Exercise objective -
Pick every line from the data that holds the word "graphic".

[[ Information supplied open ]]

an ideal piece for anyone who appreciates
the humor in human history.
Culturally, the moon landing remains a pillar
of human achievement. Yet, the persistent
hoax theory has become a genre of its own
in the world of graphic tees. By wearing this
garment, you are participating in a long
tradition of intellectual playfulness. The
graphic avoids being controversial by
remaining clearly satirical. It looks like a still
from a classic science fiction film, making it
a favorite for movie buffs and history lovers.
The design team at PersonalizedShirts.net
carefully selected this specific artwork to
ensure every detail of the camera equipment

[[ Information supplied closed ]]

Output of the exercise -
in the world of graphic tees. By wearing this
graphic avoids being controversial by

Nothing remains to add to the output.